Д. Буш писал: «Если вы убеждены, что рыночная экономика - решение ваших проблем, тогда мы можем помочь вам создать её в СССР. Но если вы всё ещё чувствуете, что быстрый переход к рынку слишком рискован и поэтому необходимо на некоторый период сохранить административный контроль в соответствии с тем курсом, который намечен в антикризисной программе, тогда нам будет труднее вам помогать. Если вы полностью привержены реформам для внедрения рынка, тогда я предложил бы, чтобы мы двигались вперёд одновременно в нескольких областях. Во - первых, необходимо установить определённую связь, чтобы дать вам возможность составить такую программу реформ для вашей страны, которая пользовалась бы международным доверием. Это лучше всего сделать, работая непосредственно с МВФ и Всемирным банком... если вы согласны, что это разумно, а другие руководители «семёрки» поддержат такой подход, тогда немедленно после Лондона МВФ и Всемирный банк могут начать работу, чтобы не терять времени» [3142].
Иначе говоря, Д. Буш ясно дал понять М.С. Горбачёву, что США раскошелятся только в том случае, если Советский Союз полностью откажется от планирования и встанет на путь приватизации, программа которой будет разработана зарубежными экспертами.
Письмо Д. Буша не вселяло надежд.
16–19 июля М.С. Горбачёв провёл в Лондоне, где был допущен в качестве просителя на встречу большой семёрки [3143]. Как явствует из дневника А.С. Черняева, он был настолько тронут этим, что, устроив по такому случаю специальный приём, расчувствовался и ударился в воспоминания.

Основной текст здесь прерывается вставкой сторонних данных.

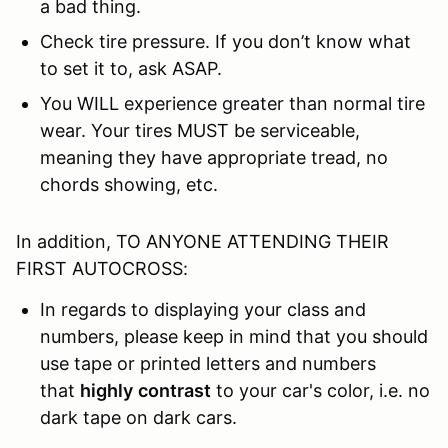
a bad thing.
Check tire pressure. If you don’t know what
to set it to, ask ASAP.
You WILL experience greater than normal tire
wear. Your tires MUST be serviceable,
meaning they have appropriate tread, no
chords showing, etc.
In addition, TO ANYONE ATTENDING THEIR
FIRST AUTOCROSS:
In regards to displaying your class and
numbers, please keep in mind that you should
use tape or printed letters and numbers
that
highly
contrast
to your car's color, i.e. no
dark tape on dark cars.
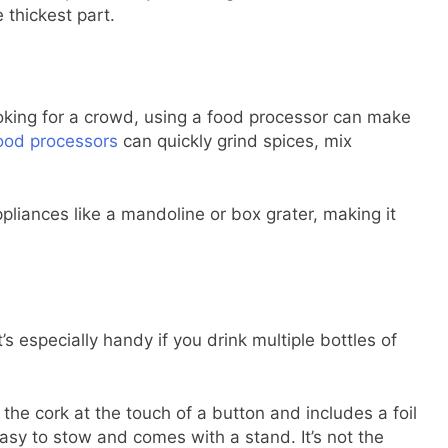
 thickest part.
ooking for a crowd, using a food processor can make
ood processors
can quickly grind spices, mix
ppliances like a mandoline or box grater, making it
’s especially handy if you drink multiple bottles of
he cork at the touch of a button and includes a foil
 easy to stow and comes with a stand. It’s not the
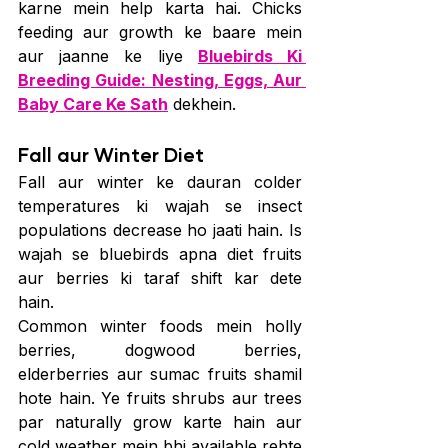
karne mein help karta hai. Chicks 
feeding aur growth ke baare mein 
aur jaanne ke liye 
Bluebirds Ki 
Breeding Guide: Nesting, Eggs, Aur 
Baby Care Ke Sath
 dekhein.
Fall aur Winter Diet
Fall aur winter ke dauran colder 
temperatures ki wajah se insect 
populations decrease ho jaati hain. Is 
wajah se bluebirds apna diet fruits 
aur berries ki taraf shift kar dete 
hain.
Common winter foods mein holly 
berries, dogwood berries, 
elderberries aur sumac fruits shamil 
hote hain. Ye fruits shrubs aur trees 
par naturally grow karte hain aur 
cold weather mein bhi available rehte 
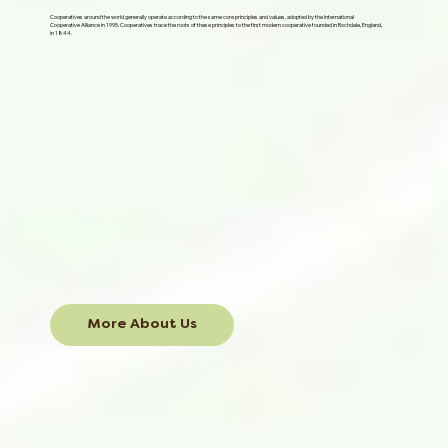
Cooperatives around the world generally operate according to the same core principles and values, adopted by the International
Cooperative Alliance in 1995. Cooperatives trace the roots of these principles to the first modern cooperative founded in Rochdale, England,
in 1844.
More About Us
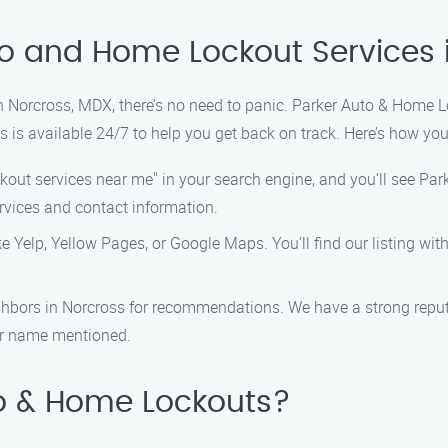
to and Home Lockout Services 
in Norcross, MDX, there’s no need to panic. Parker Auto & Home Lo
s is available 24/7 to help you get back on track. Here’s how you
out services near me" in your search engine, and you’ll see Park
rvices and contact information.
ike Yelp, Yellow Pages, or Google Maps. You’ll find our listing wi
neighbors in Norcross for recommendations. We have a strong repu
our name mentioned.
o & Home Lockouts?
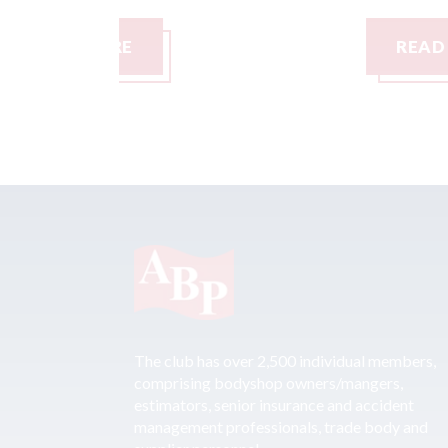
READ MORE
The club has over 2,500 individual members,
comprising bodyshop owners/mangers,
estimators, senior insurance and accident
management professionals, trade body and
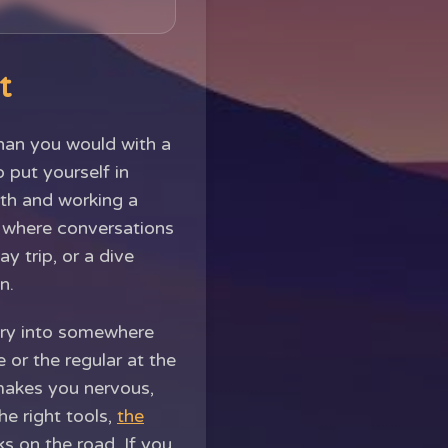
t
than you would with a
o put yourself in
eth and working a
s where conversations
ay trip, or a dive
n.
nery into somewhere
or the regular at the
 makes you nervous,
he right tools,
the
s on the road. If you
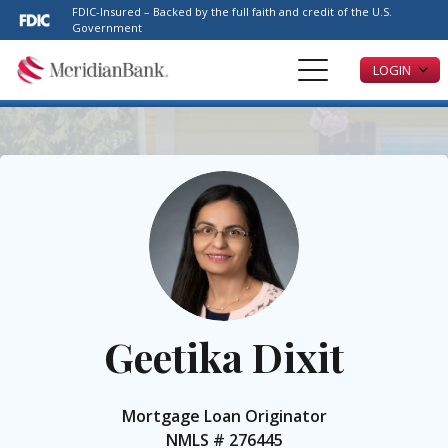
Please
FDIC-Insured – Backed by the full faith and credit of the U.S.
note:
Government
This
LOGIN
website
includes
an
accessibility
system.
Geetika Dixit
Mortgage Loan Originator
NMLS #
276445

Михаил Сергеевич заявил, что «он и Раиса» давно шли к этому, вспомнил «детство», «отрочество», «Женеву», «Рейкьявик» [3144].
Детали лондонской поездки советского президента и её результаты до сих пор остаются под покровом тайны. Можно лишь отметить, что получить блеснувшие на горизонте миллиарды ему не удалось [3145].
Объясняя причину неудачи М.С. Горбачёва, С.С. Шаталин отмечал, что на иностранные кредиты М.С. Горбачёв мог рассчитывать только в том случае, «если бы он привёз с собой программу. Вот первое: завтра я разгоняю КПСС, коммунистическую идеологию запрещаю... Второе: такого кабинета министров тоже не будет... Союз распускается... Ну, и - самое главное: да, я строю капитализм» [3146].